• **Task prompt**:
Starting with the line that contains "เทคโนโลยี่ของเรา", copy every line through the end of the listing, exactly and only those. No pictures should appear in the copy.

• **Input for this task**:
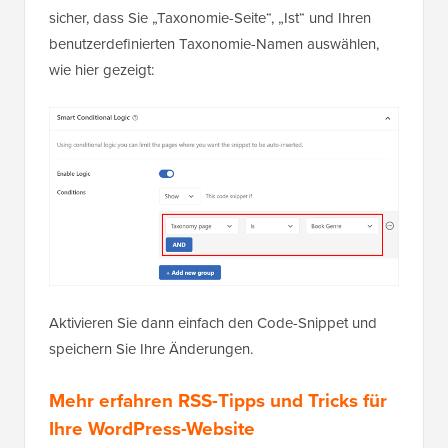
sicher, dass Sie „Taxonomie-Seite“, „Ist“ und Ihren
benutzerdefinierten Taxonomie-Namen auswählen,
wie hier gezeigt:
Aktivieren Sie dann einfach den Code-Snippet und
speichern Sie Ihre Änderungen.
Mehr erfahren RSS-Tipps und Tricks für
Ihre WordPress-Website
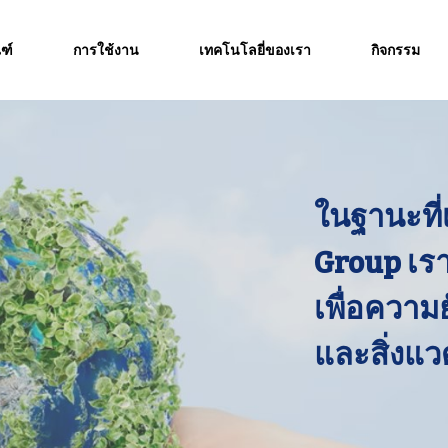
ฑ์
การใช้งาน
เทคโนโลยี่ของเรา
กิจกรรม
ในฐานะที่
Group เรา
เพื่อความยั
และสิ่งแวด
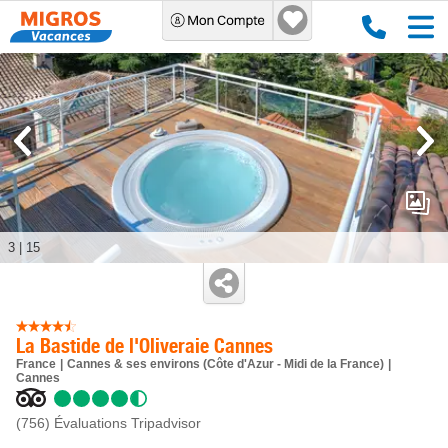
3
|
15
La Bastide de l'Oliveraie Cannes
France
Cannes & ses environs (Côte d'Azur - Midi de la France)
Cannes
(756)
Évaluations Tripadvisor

• **Answer to the exercise**:
เทคโนโลยี่ของเรา
กิจกรรม
ในฐานะที่
Group เรา
เพื่อความยั
และสิ่งแวด
3
|
15
La Bastide de l'Oliveraie Cannes
France
Cannes & ses environs (Côte d'Azur - Midi de la France)
Cannes
(756)
Évaluations Tripadvisor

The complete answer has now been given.